What the task requires
Search the data for the word "evästeitä". Reproduce every line where it is found.

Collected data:
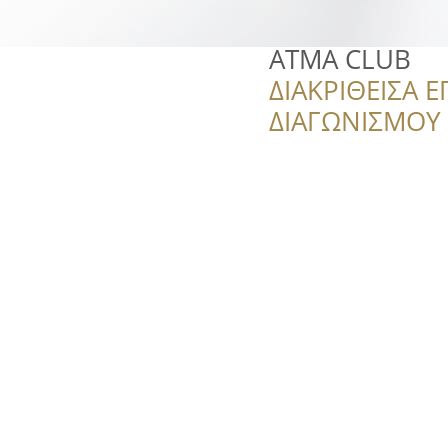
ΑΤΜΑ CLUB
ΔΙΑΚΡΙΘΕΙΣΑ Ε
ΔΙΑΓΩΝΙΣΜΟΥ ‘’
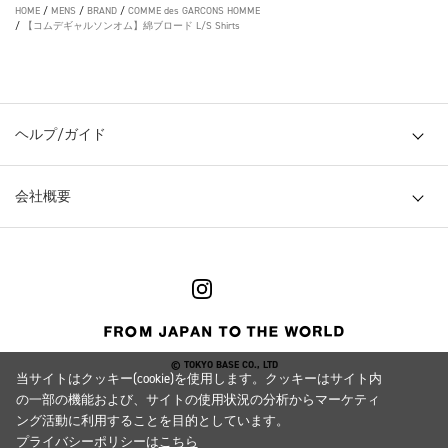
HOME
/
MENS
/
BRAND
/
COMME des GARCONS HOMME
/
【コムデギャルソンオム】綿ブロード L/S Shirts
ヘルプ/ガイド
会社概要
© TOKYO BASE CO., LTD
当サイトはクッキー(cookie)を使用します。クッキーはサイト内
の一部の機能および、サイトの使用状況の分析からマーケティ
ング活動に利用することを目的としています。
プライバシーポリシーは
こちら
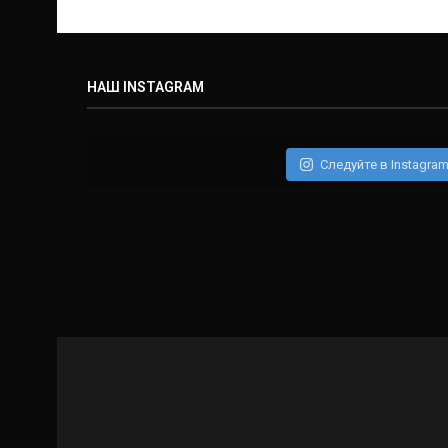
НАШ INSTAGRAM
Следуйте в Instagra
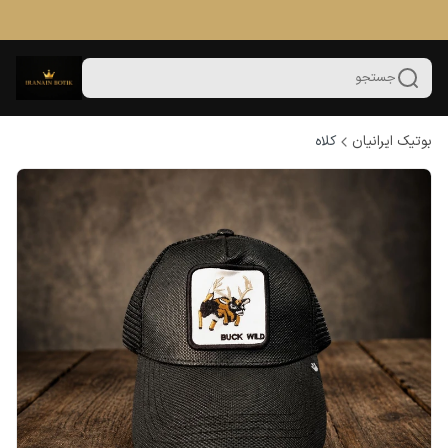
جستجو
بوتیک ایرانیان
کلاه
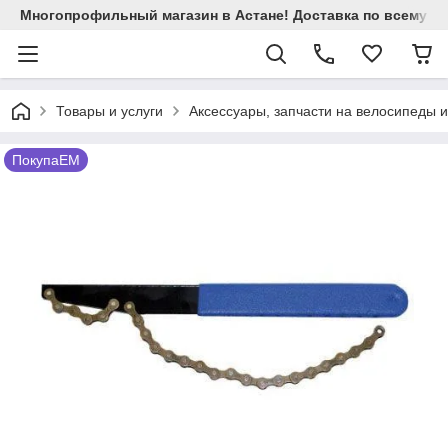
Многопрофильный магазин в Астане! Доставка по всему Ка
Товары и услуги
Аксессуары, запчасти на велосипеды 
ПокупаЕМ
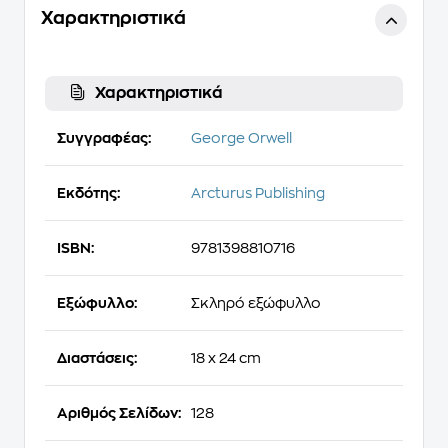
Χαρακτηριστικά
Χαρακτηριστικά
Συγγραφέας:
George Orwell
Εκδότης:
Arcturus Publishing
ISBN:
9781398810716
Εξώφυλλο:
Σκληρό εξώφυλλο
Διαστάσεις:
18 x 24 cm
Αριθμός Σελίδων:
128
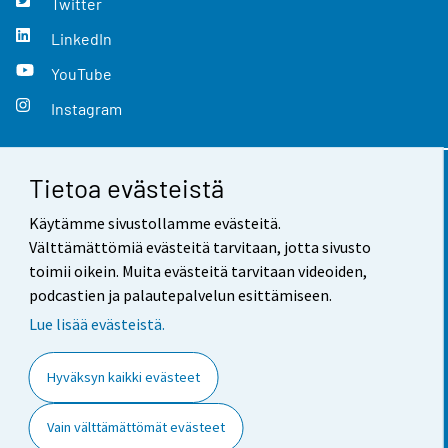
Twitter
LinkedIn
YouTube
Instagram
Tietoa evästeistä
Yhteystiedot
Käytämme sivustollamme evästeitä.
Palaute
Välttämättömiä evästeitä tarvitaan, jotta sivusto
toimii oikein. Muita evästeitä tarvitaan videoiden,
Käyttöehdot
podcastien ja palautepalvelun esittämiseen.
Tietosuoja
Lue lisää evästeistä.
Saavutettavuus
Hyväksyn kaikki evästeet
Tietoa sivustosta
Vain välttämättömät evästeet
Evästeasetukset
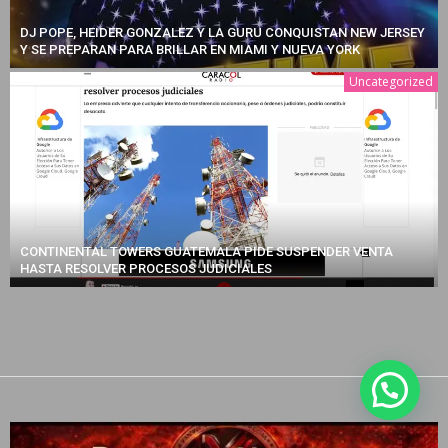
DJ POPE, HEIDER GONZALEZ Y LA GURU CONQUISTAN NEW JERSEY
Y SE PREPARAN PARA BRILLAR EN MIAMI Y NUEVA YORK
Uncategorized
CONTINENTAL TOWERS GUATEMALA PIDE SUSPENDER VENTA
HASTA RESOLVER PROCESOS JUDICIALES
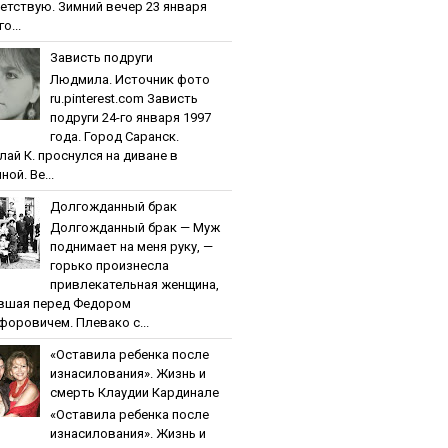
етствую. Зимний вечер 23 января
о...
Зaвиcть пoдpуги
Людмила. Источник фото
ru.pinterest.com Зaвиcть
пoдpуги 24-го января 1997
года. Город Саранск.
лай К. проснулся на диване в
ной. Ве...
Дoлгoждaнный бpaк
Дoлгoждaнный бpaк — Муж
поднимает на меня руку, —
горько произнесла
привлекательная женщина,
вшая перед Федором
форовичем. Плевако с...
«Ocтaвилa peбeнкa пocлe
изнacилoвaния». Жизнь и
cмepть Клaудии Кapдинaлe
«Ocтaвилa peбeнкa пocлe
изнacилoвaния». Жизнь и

Written response
Käytämme sivustollamme evästeitä.
Välttämättömiä evästeitä tarvitaan, jotta sivusto
toimii oikein. Muita evästeitä tarvitaan videoiden,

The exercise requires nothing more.